[ABOUT THIS EXERCISE]: Look through the entries below and count the lines with the word "überfordert" in them; give only the number.
-------- EXCERPTED DATA
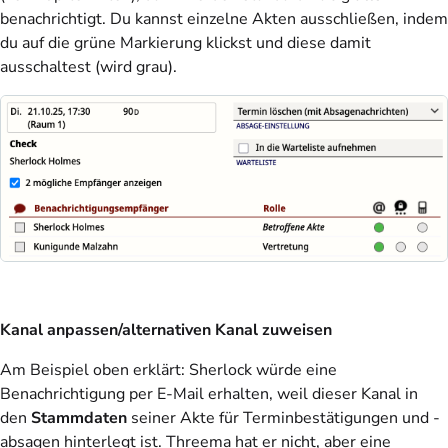
benachrichtigt. Du kannst einzelne Akten ausschließen, indem
du auf die grüne Markierung klickst und diese damit
ausschaltest (wird grau).
Kanal anpassen/alternativen Kanal zuweisen
Am Beispiel oben erklärt: Sherlock würde eine
Benachrichtigung per E-Mail erhalten, weil dieser Kanal in
den
Stammdaten
seiner Akte für Terminbestätigungen und -
absagen hinterlegt ist. Threema hat er nicht, aber eine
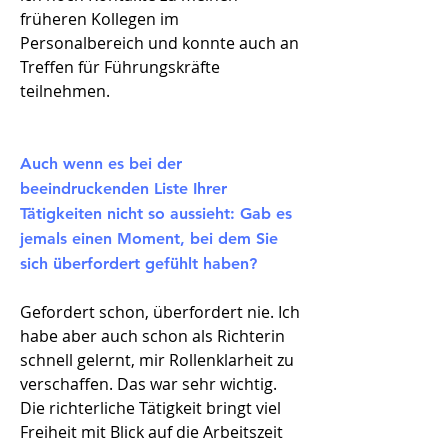
früheren Kollegen im
Personalbereich und konnte auch an
Treffen für Führungskräfte
teilnehmen.
Auch wenn es bei der
beeindruckenden Liste Ihrer
Tätigkeiten nicht so aussieht: Gab es
jemals einen Moment, bei dem Sie
sich überfordert gefühlt haben?
Gefordert schon, überfordert nie. Ich
habe aber auch schon als Richterin
schnell gelernt, mir Rollenklarheit zu
verschaffen. Das war sehr wichtig.
Die richterliche Tätigkeit bringt viel
Freiheit mit Blick auf die Arbeitszeit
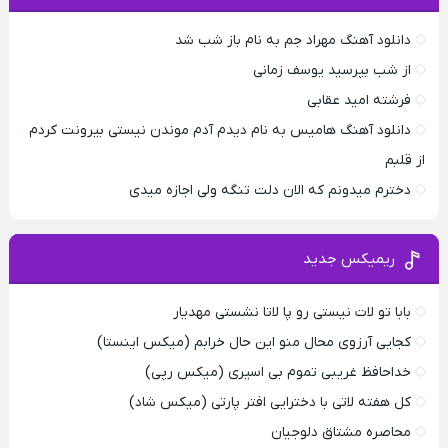
دانلود آهنگ مهراد جم به نام باز شب شد
از شب بپرسید یوسف زمانی
فرشته امید عقابی
دانلود آهنگ هامیس به نام دیدم آدم موندن نیستی بیرونت کردم
از قلبم
دخترم میدونم که الان دلت تنگه ولی اجازه میدی
ریمیکس جدید
بابا تو لات نیستی رو پا لاتا نشستی مهدیار
کجایی آرزوی محال منو این حال خرابم (میکس اینستا)
خداحافظ غریبی تموم بی اسیری (میکس رپی)
کل هفته لاتی با دخترایی افتر پارتی (میکس شاد)
محاصره مشتاق دلوجیان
----------------
[SOLUTION TO THE EXERCISE]: 2